Conférence des territoires : Macron a lu Humeurs Politiques !

Ce lundi 17 juillet se tenait au Sénat la première Conférence des territoires, instance de dialogue entre l'Etat et les élus locaux voulue par le Président Macron. Le programme est disponible ici, pour ceux qui veulent voir à quoi ressemble l'ordre du jour de ce type de sauterie.

Le président de la République, Emmanuel Macron, avec le Premier ministre Edouard Philippe et le président du Sénat, Gérard Larcher, lors de la Conférence nationale des Territoires, le 17 juillet 2017 à Paris. 
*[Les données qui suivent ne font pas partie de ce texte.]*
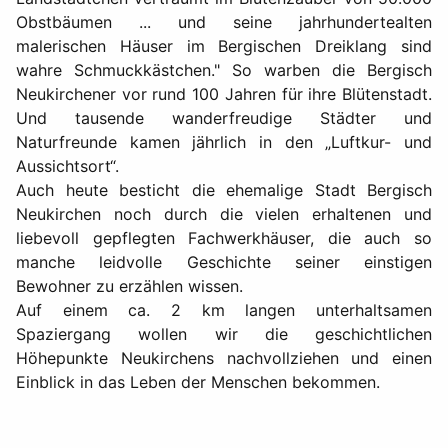
Obstbäumen ... und seine jahrhundertealten
malerischen Häuser im Bergischen Dreiklang sind
wahre Schmuckkästchen." So warben die Bergisch
Neukirchener vor rund 100 Jahren für ihre Blütenstadt.
Und tausende wanderfreudige Städter und
Naturfreunde kamen jährlich in den „Luftkur- und
Aussichtsort“.
Auch heute besticht die ehemalige Stadt Bergisch
Neukirchen noch durch die vielen erhaltenen und
liebevoll gepflegten Fachwerkhäuser, die auch so
manche leidvolle Geschichte seiner einstigen
Bewohner zu erzählen wissen.
Auf einem ca. 2 km langen unterhaltsamen
Spaziergang wollen wir die geschichtlichen
Höhepunkte Neukirchens nachvollziehen und einen
Einblick in das Leben der Menschen bekommen.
L'exécutif était attendu de pied ferme pas des élus locaux inquiets des annonces relatives à la suppression de la taxe d'habitation pour 80% des contribuables, de la possible poursuite de la baisse des dotations de l'Etat et de moult autres sujets ayant trait à la gestion et au financement des services publics locaux.

Ce qui en ressort globalement, c'est que l'exécutif n'a pas annoncé grand chose de concret. Les élus locaux se sont dits très satisfaits de la forme (une vraie concertation et non une séance d'information) et moins du fond car les annonces faites vont dans le sens d'une poursuite de l'accroissement de la contrainte financière : comme le résume Dominique Bussereau, Président de l'Association des Départements de France, "il est évident qu’un simple échange d’un peu plus de liberté contre beaucoup plus de sacrifices financiers ne serait pas acceptable dans les mois à venir".

On serait pourtant tenté d'inverser l'analyse. Si la Conférence des territoires a semble-t-il en effet ressemblé à une concertation, on peut noter que le prochain rendez-vous de cette instance se situe le 2 décembre, date à laquelle certes la loi de finances pour 2018 (qui actera des réformes fiscales et de dotations) sera toujours en cours de discussion, mais les principaux arbitrages auront été réalisés, et les principaux échanges auront d'ores et déjà eu lieu par ailleurs (notamment au sein d'une Assemblée Nationale dont l'écrasante majorité macronienne est composée de peu d'élus locaux).

En revanche sur le fond, le peu d'annonces faites, et surtout le flou de ces annonces, laisse malgré tout quelque espoir au regard des craintes que l'on pouvait légitimement avoir. Relevons en particulier deux sujets.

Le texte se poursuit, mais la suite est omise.